ABOUT THIS EXERCISE: Find the lines holding the string "динамический" in the data, then copy all of them.

Extracted page text data:
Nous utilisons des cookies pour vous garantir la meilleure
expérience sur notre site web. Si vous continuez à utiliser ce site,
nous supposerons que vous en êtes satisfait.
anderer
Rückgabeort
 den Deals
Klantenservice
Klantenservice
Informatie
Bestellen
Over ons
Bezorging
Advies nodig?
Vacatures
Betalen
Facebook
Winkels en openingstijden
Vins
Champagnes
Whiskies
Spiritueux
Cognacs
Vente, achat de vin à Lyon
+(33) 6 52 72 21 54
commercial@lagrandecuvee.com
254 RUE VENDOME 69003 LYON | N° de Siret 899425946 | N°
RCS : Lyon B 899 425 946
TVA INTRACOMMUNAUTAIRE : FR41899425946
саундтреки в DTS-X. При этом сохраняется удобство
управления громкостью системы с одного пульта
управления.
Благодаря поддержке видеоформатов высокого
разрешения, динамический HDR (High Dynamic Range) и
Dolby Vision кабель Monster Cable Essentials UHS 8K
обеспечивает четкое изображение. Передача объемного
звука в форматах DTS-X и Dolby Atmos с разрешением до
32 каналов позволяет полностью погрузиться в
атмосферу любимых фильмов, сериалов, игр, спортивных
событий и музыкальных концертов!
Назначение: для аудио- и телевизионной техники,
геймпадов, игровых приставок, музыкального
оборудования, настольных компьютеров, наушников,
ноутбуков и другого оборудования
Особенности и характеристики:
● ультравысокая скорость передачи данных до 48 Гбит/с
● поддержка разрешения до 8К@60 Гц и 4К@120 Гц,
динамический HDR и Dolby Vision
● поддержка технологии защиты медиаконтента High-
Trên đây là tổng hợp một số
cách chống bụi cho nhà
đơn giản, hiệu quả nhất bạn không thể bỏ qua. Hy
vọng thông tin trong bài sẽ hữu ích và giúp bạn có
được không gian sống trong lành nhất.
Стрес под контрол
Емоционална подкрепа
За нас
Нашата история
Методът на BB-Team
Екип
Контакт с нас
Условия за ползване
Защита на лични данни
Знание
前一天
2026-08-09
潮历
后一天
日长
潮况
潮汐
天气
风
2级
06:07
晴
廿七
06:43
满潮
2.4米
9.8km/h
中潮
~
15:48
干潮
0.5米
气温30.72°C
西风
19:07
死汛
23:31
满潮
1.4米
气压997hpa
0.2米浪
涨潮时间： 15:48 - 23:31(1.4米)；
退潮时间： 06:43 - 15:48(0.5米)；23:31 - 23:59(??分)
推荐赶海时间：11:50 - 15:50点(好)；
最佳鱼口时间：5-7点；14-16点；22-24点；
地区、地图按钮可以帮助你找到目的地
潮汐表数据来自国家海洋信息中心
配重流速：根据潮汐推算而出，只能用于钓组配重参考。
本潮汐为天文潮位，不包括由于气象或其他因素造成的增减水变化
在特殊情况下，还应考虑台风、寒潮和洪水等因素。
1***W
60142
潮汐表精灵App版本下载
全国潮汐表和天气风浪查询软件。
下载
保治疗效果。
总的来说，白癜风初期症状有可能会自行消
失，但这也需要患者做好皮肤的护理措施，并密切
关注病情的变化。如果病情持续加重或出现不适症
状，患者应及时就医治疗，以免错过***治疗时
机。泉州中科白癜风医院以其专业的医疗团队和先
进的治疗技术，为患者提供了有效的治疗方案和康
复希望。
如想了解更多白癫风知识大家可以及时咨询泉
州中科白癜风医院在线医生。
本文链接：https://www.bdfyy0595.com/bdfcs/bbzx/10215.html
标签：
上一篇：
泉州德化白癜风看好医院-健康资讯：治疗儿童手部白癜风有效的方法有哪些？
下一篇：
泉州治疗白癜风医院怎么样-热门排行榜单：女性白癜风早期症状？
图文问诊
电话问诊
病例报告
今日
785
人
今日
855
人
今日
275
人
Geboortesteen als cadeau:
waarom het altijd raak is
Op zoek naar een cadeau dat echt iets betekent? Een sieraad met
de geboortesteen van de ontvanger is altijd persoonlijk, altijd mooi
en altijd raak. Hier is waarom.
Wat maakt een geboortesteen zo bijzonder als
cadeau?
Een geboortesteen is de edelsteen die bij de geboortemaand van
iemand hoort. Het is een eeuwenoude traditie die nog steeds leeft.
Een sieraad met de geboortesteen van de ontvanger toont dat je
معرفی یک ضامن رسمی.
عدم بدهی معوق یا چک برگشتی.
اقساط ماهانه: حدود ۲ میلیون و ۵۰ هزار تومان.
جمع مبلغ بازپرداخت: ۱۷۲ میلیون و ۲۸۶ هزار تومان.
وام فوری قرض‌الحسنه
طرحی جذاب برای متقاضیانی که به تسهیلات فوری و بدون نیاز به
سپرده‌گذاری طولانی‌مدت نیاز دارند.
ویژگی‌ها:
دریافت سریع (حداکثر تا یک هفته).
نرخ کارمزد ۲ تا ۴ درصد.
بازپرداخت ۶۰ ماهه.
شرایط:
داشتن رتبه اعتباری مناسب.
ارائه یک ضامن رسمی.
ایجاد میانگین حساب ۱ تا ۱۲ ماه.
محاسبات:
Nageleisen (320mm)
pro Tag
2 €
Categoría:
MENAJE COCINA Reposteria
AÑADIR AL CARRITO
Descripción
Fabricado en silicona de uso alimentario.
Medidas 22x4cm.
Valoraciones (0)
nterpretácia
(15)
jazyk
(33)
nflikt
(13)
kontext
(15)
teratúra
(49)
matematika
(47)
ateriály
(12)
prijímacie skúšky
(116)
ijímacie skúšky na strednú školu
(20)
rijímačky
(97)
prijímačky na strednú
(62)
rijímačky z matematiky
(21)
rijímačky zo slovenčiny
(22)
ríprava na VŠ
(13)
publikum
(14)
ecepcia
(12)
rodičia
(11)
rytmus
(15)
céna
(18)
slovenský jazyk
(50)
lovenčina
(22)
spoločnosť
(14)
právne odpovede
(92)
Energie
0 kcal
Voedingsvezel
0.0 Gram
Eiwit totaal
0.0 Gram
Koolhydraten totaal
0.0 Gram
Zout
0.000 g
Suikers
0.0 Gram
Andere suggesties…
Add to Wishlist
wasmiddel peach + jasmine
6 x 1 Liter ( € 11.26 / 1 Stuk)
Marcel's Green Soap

SOLUTION TO THE PROBLEM:
разрешения, динамический HDR (High Dynamic Range) и
динамический HDR и Dolby Vision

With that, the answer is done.